OpenAI_api_key = userdata.get("OpenAIkey")
os.environ['OPENAI_API_KEY'] = OpenAI_api_key
Mistral_api_key = userdata.get("MistralKey")
os.environ['MISTRAL_API_KEY'] = Mistral_api_key
news_api_key = userdata.get('NewsAPI')
os.environ['NEWS_API_KEY'] = news_api_key

# LangChain tracing LLM usage and bugs with LangSmith: https://python.langchain.com/docs/langsmith/walkthrough
LangChain_api_key = userdata.get('LangChain')
os.environ['LANGCHAIN_API_KEY'] = LangChain_api_key
os.environ['LANGCHAIN_TRACING_V2'] = "true"
os.environ["LANGCHAIN_PROJECT"] = "NewsAPI RAG"
os.environ["LANGCHAIN_ENDPOINT"] = "https://api.smith.langchain.com"

# if secretName == "MistralKey":
#   os.environ['OPENAI_API_BASE']="https://api.mistral.ai/v1"
#   os.environ['OPENAI_MODEL_NAME']="mistral-small"
# else:
os.environ['OPENAI_API_BASE']="https://api.openai.com/v1"
os.environ["OPENAI_MODEL_NAME"]="gpt-4-0125-preview"

## Import dependencies

In [3]:
import requests
from langchain_openai import ChatOpenAI # tool to interact with OpenAI chat-style LLM's (like ChatGPT)
from langchain_mistralai.chat_models import ChatMistralAI # tool to interact with Mistral chat-style LLM's
from langchain_core.retrievers import BaseRetriever # Abstract base class for a Document retrieval system (search for documents by queries): https://api.python.langchain.com/en/latest/retrievers/langchain_core.retrievers.BaseRetriever.html
from langchain_community.document_loaders import WebBaseLoader # 1. Load the content of specific URL
from langchain.text_splitter import RecursiveCharacterTextSplitter # 2. Split web conent into chunks
from langchain_openai import OpenAIEmbeddings # 3. Convert splited web content to Embedings with OpenAI embedding models by API = costs money: https://platform.openai.com/docs/guides/embeddings
from langchain_community.vectorstores import Chroma # 4. Store embedings in Chroma DB
from langchain.tools import tool # build a pipeline, chain of different tools.

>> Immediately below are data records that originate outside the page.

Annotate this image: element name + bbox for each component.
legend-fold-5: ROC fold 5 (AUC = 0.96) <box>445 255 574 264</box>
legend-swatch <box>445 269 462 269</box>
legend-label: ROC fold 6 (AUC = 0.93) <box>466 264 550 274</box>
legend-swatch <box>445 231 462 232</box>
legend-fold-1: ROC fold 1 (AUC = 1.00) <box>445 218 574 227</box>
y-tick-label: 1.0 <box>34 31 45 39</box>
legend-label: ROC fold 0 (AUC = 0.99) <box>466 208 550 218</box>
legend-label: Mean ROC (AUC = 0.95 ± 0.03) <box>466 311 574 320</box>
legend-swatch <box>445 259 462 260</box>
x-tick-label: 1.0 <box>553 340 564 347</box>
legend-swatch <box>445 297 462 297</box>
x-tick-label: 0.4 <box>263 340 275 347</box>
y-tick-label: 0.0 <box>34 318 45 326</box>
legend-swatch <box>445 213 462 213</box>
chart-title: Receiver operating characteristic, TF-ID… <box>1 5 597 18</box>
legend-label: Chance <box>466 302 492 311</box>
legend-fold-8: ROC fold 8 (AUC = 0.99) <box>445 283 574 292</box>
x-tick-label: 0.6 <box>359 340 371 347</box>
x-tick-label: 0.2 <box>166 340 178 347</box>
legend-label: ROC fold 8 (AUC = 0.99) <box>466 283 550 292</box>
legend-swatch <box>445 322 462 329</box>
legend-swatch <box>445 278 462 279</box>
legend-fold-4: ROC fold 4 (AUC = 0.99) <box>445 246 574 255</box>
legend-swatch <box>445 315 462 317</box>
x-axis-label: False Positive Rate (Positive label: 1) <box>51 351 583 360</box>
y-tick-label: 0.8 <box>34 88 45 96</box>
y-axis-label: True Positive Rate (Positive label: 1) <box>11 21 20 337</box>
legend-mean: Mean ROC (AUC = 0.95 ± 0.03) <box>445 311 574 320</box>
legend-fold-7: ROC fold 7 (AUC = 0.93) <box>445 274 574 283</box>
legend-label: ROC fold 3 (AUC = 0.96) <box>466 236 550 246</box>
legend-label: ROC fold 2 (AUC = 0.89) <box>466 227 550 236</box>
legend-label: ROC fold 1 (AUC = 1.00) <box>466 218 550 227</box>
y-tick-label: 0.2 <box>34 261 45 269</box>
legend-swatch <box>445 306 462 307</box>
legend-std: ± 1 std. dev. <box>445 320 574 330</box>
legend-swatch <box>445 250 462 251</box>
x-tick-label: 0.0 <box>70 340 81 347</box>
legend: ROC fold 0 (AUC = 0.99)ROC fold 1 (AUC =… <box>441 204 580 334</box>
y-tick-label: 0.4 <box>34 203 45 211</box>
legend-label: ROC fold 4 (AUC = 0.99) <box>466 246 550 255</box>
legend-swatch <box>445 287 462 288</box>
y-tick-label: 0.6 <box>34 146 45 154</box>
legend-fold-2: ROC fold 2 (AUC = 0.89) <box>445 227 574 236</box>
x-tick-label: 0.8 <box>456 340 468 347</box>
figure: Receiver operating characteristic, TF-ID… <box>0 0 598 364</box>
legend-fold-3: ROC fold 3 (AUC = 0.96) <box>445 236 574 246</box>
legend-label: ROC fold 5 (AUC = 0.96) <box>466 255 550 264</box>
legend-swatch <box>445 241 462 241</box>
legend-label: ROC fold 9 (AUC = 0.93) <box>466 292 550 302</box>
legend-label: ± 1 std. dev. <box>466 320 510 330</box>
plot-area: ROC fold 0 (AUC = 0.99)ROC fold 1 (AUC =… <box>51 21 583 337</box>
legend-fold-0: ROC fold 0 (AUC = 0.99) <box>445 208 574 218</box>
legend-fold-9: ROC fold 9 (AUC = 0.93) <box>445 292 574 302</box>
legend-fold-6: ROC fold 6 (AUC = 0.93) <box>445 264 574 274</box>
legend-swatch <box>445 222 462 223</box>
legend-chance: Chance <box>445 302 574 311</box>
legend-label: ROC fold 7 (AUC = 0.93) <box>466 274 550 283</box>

Each tool has a description. Agent uses the description to choose the right tool for the job.
from langchain_community.tools import DuckDuckGoSearchRun # performs a web search in DuckDuckGo

## Set our TOOLs

In [21]:
embedding_function = OpenAIEmbeddings()
llm_provider = "OpenAI" # @param ["Mistral", "OpenAI"] {type:"string"}
if llm_provider == "OpenAI":
  llm = ChatOpenAI(model="gpt-4-turbo-preview")
elif llm_provider == "Mistral":
  mistral_api_key = os.getenv('MISTRAL_API_KEY')
  llm = ChatMistralAI(mistral_api_key=mistral_api_key)
else:
  print("choose LLM Provider")

# Tool 1 : Save the news articles in a Chroma database
class SearchNewsDB:
  @tool("News DB Tool")
  def news (query: str):
    """Fetch news articles and process their contents."""
    NEWS_API_KEY = os.getenv('NEWS_API_KEY') # Fetch API key from environnent var
    base_url = "https://newsapi.org/v2/everything"
    # FREE VERSION OF NEWS API provides:
    # - articles 1 day old (not from today) and not older than 1 month
    # - 100 requests per day

    params = {
      'q': query,
      'sortBy': 'publishedAt',
      'apiKey': NEWS_API_KEY,
      ' language': 'en',
      'ageSize': 5,
    }

    response = requests.get(base_url, params) # Fetch list of news articles returned for our query
    if response.status_code != 200:
      return "Failed to retrieve news."

    articles = response.json().get('articles', [])
    all_splits = [] # all splits from all fetched articles
    for article in articles:
      # Assuming WebBaseLoader can handle a list of URLS
      loader = WebBaseLoader(article['url']) # load the content of specific article from internet by it's URL
      docs = loader.load() # execute the loading

      # This text splitter is the recommended one for generic text (split by: paragraphs, sentences, words)
      text_splitter = RecursiveCharacterTextSplitter(
          # DOCS: https://python.langchain.com/docs/modules/data_connection/document_transformers/recursive_text_splitter
          # Set a really small chunk size, just to show.
          chunk_size=1000,
          chunk_overlap=200,
          # length_function=len,
          # is_separator_regex=False,
      )
      splits = text_splitter.split_documents(docs) # OR: create_documents([docs]), split_text(docs)[:2]
      all_splits.extend(splits)

    # Index the accumulated content splits if there are any
    if all_splits:
      # Chrome is Vector DB, same as Redis (key:value pairs)
      # DOCS: https://python.langchain.com/docs/integrations/vectorstores/chroma
      vectorstore = Chroma.from_documents(all_splits, embedding=embedding_function, persist_directory="./chroma_db")
      retriever = vectorstore.similarity_search(query) # search all splits of all articles by similarity to our query
      return retriever
    else:
      return "No content available for processing."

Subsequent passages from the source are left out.